What if he hadn't died so young?
Among rock fans, that kind of speculation usually centers on icons like Jimi Hendrix and Buddy Holly. Among some of Los Angeles' tradition-minded young rockers, it's singer-guitarist Magic Sam, who was on the verge of recognition as a major blues talent before his death in 1969 at 32.
"Sam played some wild, outside stuff that was like Jimi Hendrix for his time," says Kid Ramos, guitarist for the James Harman Band. "He was one of the young Chicago blues guys, the string-bending players who were more city guys than Muddy Waters."
Sam's local admirers aren't confined to the blues sphere. Sid Griffin of the Byrds-influenced Long Ryders ranks him with country-rock legend Gram Parsons as a personal inspiration.
Now there's a resurgence of interest in Magic Sam. The small Delmark label in Chicago released a double album of roughly recorded live performances last year, and recently reissued the classic 1968 studio LP "West Side Soul."
Born Samuel Maghett, Magic Sam moved with his family to Chicago from Mississippi in 1950 and was playing professionally six years later at 19. His sound was so distinctive on the fiercely competitive Chicago blues circuit that famed songwriter/producer Willie Dixon took him into the studio in 1957.
"Sam was playing a straight 12-bar pattern to a certain extent, but the harmonies he carried with the chords was a different thing altogether," Dixon remembers. "The thing I accepted him on was his high voice expressed 'All Your Love' with such an inspirational feeling."
That song gave Maghett a regional hit on the Cobra label, but then the entire Chicago blues scene was swamped by the rock 'n' roll tidal wave. Magic Sam retreated to local bars and sharpened his skills before Delmark gave him another shot in 1968 with "West Side Soul."

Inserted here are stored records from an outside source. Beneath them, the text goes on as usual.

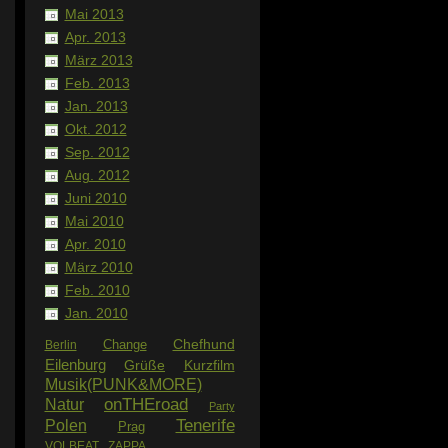
Mai 2013
Apr. 2013
März 2013
Feb. 2013
Jan. 2013
Okt. 2012
Sep. 2012
Aug. 2012
Juni 2010
Mai 2010
Apr. 2010
März 2010
Feb. 2010
Jan. 2010
Chefhund
Change
Berlin
Eilenburg
Grüße
Kurzfilm
Musik(PUNK&MORE)
Natur
onTHEroad
Party
Tenerife
Polen
Prag
VOLBEAT
ZAPPA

"It's a landmark in the same way 'Kind of Blue' or 'In a Silent Way' are for Miles Davis in jazz," Long Ryder Griffin enthuses. "People that are really into electric Chicago blues and don't know 'West Side Soul' should have their little blues diplomas revoked."
Magic Sam consolidated the momentum with some powerful appearances at big European and American festivals. His last live performance was a weeklong engagement in 1969 at L.A.'s now defunct Ash Grove club. Guitarist Hollywood Fats of the James Harman Band, then a 15-year-old blues neophyte, shared that bill.
"Sam was a real quiet, soft-spoken guy," Fats recalls. "He seemed real reserved and had that same demeanor on the bandstand, but he would just be on fire.
"He didn't dance around or do choreography but you couldn't take your eyes off the dude because he was putting so much of himself into what he was doing. He was just a great bluesman, shot from the hip."
The following week in Chicago, Magic Sam complained of heartburn after eating breakfast and dropped dead from a heart attack.
What if he hadn't died? Well, Magic Sam probably had a better shot at a wider audience than most of his colleagues. His flashy instrumental style could easily have appealed to the guitar-hero element of the rock crowd. His albums incorporated soul flavorings and other contemporary elements into blues-based material. As it stands, Magic Sam's chief legacy will be his impact on music to come.
"Sam has a very rough, black, electric American sound," summarizes Griffin. "It's a huge chunk of Americana, the musical equivalent of chili fries or something. When we go back in the alley and look for something rootsy and real, Magic Sam is a landmark."